Nuclear Waste Storage Facility (Prohibition) (Public Money) Amendment Bill

Adjourned debate on second reading.

(Continued from 12 April 2016.)

The Hon. A.L. McLACHLAN ( 17:49 :17 ): I rise to speak to the Nuclear Waste Storage Facility (Prohibition) (Public Money) Amendment Bill 2016. This bill amends the Nuclear Waste Storage Facility (Prohibition) Act, which was passed to protect the environment and the people of South Australia by prohibiting nuclear waste storage facilities. The government seeks to remove a clause in the act that will allow consultation with community regarding the findings of the Nuclear Fuel Cycle Royal Commission.

The government loudly protests that it is yet to change its policy on nuclear storage. Like the Premier, I am on my own journey on the nuclear road and, whilst the Premier indicates that he remains undecided, one cannot help feel with the bill before us that we are being drawn inextricably to the conclusion that we need to have a global waste dump cut into the soil of South Australia. The public statements of the commissioner have not assisted in easing my underlying reservations.

I have not reached my figurative destination and I am keeping an open mind on the issue. I will not be opposing the passing of the bill, as it is designed to facilitate debate and the formation of community understanding and consent. I do, however, have reservations about the clause providing for retrospective effect. No substantive reason for the retrospectivity has been forthcoming to blunt the calls for amendment of the offending provisions. However, I now understand that there may be some movement by the government on this matter.

I approach environmental issues such as these from two perspectives: my beliefs concerning our place in the world and our role in ensuring its health as well as the economics of the proposed endeavour—the heart and the mind. A former Archbishop of Canterbury, Dr Rowan Williams, expressed a view with which I have great sympathy, that without a radical rethink of the relationship between environmental and economic challenges, the world faces the spectre of social collapse.

He warned that economy and ecology cannot be separated. The loss of sustainable environment leads not only to the loss of spiritual depth but also to material instability, and economics that ignores environmental degradation invites social degradation. We are best served by the environment when we stop thinking of it as there to serve us. Dr Williams questions whether we have the energy and imagination to say no to the non-future, the paralysing dream of endless manipulation that currently has us captive. These words and concepts press heavily upon me.

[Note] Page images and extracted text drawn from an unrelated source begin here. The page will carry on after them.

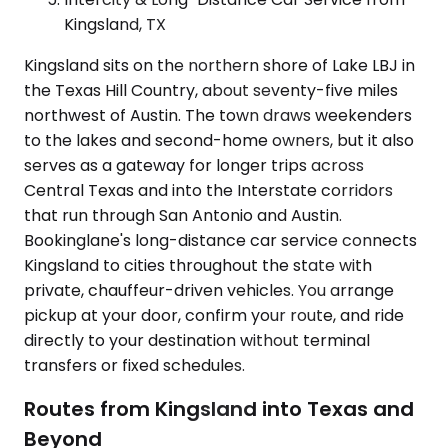
Kingsland, TX
Kingsland sits on the northern shore of Lake LBJ in
the Texas Hill Country, about seventy-five miles
northwest of Austin. The town draws weekenders
to the lakes and second-home owners, but it also
serves as a gateway for longer trips across
Central Texas and into the Interstate corridors
that run through San Antonio and Austin.
Bookinglane's long-distance car service connects
Kingsland to cities throughout the state with
private, chauffeur-driven vehicles. You arrange
pickup at your door, confirm your route, and ride
directly to your destination without terminal
transfers or fixed schedules.
Routes from Kingsland into Texas and
Beyond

My family line originated from the west of Scotland and the east of Ireland. Before Christianity was gifted to us, we were one in our pagan simplicity with the natural world. Over time and the creation of the material world, like most other western communities, we were slowly separated from our connection, understanding and sympathies with nature. The call by Dr Williams is that we should reconnect and reject notions of ownership and replace them with stewardship—be the shepherd rather than the sovereign. I agree with him.

If the state were to accept the nuclear waste of other nations, we would be seeking payment and profit for destroying our own lands that sustain us. These appear to be the actions of an owner, not a steward. It will be difficult, if not impossible, to put a real price on degrading our own lands. Even John Stuart Mill acknowledged that the unlimited increase of wealth and population is not a good thing. In other words, growth for growth’s sake is not a fundamental imperative to underpin the happiness of a state’s citizens. Yet the public debate on the waste dump is populated by claims that the wealth created will be of such magnitude that it will not only compensate us for the risk but also underpin our lifestyles.

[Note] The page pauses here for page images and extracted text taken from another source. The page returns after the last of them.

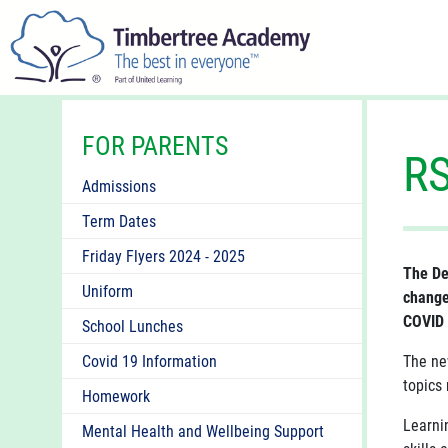
FOR PARENTS
R
Admissions
Term Dates
Friday Flyers 2024 - 2025
The De
Uniform
change
COVID 
School Lunches
Covid 19 Information
The ne
topics 
Homework
Learni
Mental Health and Wellbeing Support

I suggest that we pay close attention to the voice of our Aboriginal communities about whether we should accept the waste that others create in lands far away from our shores. When I was a junior lawyer with Johnston Withers, I assisted in a minor way with the preparation of claims in respect of Maralinga. The plight of these people made a lasting impression upon me. I suspect that their connection to the land will serve as a guide as to the best path to take, rather than the loose assumptions contained in the business case.

I will need to be convinced before we allow further destruction of our lands in this way without Aboriginal community consent. I have previously enjoyed a career in financial services so I am well versed in business cases. They are important in facilitating informed decision-making. They tend, however, to have inherent weaknesses as they so often reflect the author’s heuristics and bias. With the benefit of hindsight, assumptions that are claimed to be well grounded were often at best overstated and at worst pure fantasy.

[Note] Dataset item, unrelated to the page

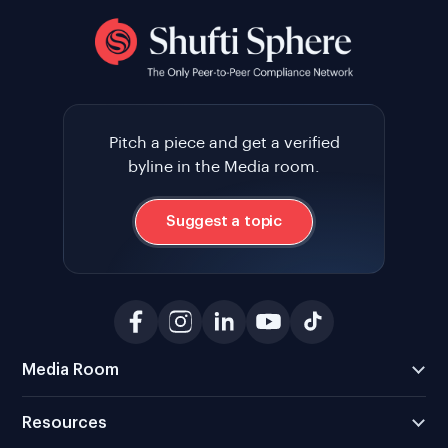
Pitch a piece and get a verified
byline in the Media room.
Suggest a topic
Media Room
Resources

Much work needs to be done to allow South Australians to give informed consent, assuming that they are comfortable with the ethical considerations I have alluded to earlier. The risks are great. The market for nuclear waste is very difficult to predict and the time lines are extremely long. As a consequence, it is extremely difficult to price risk and forecast profit margins.

I wish to stress to the honourable members of this chamber that the markets are not static. Business cases often fail to deliver upon a successful venture because markets are fluid and the predictions are one dimensional and do not provide for changes in operating conditions. If storing waste is perceived as profitable, then other nations will be encouraged to enter the marketplace and put pressure on margins. Further, the nature of this type of service is that you cannot easily withdraw from the market should profits prove slim.

Our entry into the market could also encourage the production of more nuclear waste, rather than encourage the development of more efficient reactors producing a less toxic by-product. We therefore risk our beautiful lands for an unknown price and cost of operation that may change over time. There is little prospect of going back once we have commenced a storage undertaking.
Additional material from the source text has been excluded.